• [WHAT NEEDS TO BE DONE] In the entries below, some lines contain "gian"; work out how many and answer with the figure only.

Stored records
********************

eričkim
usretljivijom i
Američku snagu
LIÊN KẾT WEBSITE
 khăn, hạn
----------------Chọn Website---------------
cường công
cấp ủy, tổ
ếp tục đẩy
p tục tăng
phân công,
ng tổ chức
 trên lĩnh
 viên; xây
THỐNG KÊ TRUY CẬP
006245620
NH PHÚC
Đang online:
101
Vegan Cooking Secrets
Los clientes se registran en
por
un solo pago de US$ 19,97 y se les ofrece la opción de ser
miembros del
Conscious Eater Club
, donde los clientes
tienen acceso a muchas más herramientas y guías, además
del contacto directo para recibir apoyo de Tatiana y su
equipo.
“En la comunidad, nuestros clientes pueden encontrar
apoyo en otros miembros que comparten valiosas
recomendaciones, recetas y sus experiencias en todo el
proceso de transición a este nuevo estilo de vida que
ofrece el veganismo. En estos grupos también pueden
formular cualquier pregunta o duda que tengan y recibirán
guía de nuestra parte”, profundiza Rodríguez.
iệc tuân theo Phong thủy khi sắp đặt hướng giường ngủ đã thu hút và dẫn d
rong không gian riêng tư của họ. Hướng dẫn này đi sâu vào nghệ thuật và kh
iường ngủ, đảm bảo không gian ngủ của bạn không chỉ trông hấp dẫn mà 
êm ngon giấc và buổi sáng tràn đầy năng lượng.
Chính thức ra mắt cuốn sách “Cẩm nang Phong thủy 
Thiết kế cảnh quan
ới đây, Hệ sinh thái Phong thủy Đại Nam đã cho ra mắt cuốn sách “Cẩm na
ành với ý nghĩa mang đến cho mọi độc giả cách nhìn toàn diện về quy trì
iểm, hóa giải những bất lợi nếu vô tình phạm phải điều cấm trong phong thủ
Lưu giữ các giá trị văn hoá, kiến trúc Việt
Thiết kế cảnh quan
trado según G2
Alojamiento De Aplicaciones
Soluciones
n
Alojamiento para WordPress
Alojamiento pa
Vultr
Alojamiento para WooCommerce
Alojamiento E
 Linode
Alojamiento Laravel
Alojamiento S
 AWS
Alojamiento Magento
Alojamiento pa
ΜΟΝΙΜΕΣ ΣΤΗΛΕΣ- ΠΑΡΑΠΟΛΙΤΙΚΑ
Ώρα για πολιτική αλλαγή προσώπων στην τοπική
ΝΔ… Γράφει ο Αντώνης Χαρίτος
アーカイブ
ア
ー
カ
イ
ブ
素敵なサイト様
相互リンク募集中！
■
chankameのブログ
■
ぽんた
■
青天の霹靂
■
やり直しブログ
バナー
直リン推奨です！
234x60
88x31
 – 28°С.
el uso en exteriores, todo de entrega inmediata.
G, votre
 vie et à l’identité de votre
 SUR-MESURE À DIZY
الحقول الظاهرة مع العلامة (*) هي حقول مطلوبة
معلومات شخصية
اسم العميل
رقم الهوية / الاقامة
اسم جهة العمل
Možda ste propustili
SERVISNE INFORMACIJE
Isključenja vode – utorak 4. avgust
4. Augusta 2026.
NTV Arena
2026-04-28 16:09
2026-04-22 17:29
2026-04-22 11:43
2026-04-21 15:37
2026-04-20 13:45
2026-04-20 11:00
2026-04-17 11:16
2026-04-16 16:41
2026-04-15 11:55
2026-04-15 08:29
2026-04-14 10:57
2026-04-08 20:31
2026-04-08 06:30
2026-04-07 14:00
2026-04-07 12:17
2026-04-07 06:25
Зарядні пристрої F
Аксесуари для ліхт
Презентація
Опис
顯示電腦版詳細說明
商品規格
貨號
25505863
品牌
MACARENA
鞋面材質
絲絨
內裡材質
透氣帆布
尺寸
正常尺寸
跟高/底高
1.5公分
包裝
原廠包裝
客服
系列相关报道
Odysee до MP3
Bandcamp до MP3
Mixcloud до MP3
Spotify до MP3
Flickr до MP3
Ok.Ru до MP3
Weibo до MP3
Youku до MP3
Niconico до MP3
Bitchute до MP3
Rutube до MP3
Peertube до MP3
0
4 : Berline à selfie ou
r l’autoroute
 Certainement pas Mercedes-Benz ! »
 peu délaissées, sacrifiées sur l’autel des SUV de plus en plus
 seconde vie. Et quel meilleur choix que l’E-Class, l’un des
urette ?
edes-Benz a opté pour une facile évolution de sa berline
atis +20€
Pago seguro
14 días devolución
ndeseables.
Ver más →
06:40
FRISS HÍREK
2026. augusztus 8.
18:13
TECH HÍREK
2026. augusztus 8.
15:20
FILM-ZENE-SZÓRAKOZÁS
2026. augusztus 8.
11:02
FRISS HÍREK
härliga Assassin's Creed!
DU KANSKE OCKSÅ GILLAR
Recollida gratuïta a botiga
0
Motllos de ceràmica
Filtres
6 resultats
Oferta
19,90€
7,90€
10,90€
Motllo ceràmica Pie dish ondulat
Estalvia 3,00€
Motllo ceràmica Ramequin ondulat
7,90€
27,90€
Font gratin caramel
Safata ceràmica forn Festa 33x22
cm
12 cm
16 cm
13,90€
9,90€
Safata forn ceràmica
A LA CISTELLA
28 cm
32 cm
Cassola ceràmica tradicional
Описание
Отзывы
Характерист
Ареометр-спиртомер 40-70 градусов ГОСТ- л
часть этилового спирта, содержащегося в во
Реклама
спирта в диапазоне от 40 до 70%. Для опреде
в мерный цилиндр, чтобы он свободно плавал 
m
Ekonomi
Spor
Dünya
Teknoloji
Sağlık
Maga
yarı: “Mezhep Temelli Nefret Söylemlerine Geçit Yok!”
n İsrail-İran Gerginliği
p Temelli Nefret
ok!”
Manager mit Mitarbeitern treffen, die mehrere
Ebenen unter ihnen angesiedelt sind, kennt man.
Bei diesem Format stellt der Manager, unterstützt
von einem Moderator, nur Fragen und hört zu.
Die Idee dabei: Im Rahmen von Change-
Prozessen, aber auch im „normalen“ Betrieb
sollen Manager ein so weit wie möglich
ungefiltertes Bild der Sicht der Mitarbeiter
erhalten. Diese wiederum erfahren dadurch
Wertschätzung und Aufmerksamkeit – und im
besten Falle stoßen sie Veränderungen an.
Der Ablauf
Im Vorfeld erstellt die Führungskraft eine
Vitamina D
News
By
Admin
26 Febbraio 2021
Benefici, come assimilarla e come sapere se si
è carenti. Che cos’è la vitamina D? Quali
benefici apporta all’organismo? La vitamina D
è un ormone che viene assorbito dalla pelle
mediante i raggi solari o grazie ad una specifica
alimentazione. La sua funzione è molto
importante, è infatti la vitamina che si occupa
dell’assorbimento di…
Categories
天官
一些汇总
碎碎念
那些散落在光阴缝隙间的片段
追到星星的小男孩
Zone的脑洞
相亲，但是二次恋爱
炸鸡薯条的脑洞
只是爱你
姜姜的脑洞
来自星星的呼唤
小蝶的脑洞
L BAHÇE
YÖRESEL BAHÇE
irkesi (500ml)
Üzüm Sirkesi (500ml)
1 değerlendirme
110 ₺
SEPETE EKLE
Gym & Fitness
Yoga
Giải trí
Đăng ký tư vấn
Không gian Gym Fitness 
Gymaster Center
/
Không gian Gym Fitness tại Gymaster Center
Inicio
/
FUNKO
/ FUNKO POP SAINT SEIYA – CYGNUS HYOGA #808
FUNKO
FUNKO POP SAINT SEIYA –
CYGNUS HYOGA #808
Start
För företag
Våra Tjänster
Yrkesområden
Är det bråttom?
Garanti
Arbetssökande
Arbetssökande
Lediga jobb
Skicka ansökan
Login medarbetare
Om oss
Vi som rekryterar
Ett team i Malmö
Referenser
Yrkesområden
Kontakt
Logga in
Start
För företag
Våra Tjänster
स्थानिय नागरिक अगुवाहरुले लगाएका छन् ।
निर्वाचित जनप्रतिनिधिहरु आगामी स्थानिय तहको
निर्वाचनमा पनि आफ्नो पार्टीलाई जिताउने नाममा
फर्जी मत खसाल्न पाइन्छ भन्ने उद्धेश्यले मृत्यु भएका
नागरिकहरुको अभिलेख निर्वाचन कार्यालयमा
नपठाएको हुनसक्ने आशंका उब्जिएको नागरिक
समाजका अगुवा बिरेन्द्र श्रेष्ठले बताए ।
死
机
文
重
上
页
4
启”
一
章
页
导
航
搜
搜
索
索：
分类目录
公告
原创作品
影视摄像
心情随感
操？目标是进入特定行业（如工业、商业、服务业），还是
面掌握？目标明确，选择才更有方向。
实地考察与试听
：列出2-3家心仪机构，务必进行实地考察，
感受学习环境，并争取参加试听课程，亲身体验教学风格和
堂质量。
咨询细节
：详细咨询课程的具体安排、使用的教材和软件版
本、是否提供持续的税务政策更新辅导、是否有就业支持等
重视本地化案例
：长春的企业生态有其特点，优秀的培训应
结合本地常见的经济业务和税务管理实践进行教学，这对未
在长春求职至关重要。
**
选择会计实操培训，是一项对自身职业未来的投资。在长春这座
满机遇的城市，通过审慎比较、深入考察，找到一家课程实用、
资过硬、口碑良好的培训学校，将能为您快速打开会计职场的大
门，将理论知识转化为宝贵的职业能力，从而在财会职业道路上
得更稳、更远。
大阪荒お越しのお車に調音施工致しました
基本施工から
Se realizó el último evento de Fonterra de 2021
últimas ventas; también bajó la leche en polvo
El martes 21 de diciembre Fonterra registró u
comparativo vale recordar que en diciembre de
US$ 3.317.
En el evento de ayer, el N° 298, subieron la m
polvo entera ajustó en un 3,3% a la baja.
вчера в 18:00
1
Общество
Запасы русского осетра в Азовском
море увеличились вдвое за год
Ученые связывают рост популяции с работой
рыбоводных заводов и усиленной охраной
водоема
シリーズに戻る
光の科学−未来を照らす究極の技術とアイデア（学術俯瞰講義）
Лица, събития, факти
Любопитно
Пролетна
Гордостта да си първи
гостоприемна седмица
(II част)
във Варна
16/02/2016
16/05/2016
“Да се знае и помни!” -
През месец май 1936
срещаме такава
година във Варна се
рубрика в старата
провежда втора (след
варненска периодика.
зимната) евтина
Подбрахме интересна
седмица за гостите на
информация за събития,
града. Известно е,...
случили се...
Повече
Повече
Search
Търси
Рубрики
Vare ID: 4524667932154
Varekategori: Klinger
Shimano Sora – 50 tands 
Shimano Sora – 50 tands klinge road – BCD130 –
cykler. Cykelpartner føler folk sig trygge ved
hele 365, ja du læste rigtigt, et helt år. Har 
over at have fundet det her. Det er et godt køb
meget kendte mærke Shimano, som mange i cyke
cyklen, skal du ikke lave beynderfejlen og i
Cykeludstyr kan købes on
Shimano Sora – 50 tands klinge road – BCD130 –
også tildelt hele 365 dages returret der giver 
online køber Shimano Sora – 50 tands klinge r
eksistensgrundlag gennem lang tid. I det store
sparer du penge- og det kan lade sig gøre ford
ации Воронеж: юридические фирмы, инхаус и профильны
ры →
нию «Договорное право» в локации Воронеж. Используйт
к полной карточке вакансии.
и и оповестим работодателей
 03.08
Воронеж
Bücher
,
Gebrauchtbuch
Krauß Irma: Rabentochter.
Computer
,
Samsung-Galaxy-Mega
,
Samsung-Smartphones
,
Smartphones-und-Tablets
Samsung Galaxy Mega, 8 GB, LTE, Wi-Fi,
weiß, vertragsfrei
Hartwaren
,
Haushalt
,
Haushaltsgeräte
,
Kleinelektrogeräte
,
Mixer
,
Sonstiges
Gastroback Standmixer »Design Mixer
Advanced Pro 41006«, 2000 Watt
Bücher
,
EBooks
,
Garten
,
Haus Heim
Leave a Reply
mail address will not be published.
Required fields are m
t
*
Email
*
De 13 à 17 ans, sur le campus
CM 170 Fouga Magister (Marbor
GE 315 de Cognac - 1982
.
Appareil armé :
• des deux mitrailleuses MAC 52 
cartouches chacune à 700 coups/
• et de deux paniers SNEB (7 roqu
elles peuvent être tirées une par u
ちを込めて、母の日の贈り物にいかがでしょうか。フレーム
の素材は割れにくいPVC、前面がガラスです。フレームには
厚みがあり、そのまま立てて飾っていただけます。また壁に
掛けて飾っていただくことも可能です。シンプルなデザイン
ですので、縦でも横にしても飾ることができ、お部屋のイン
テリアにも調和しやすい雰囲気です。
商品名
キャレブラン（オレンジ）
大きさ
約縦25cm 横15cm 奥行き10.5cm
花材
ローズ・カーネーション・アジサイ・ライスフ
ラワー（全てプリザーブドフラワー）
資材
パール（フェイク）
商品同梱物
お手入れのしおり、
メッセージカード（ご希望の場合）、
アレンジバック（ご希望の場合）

********************

• [PROBLEM SOLUTION] 4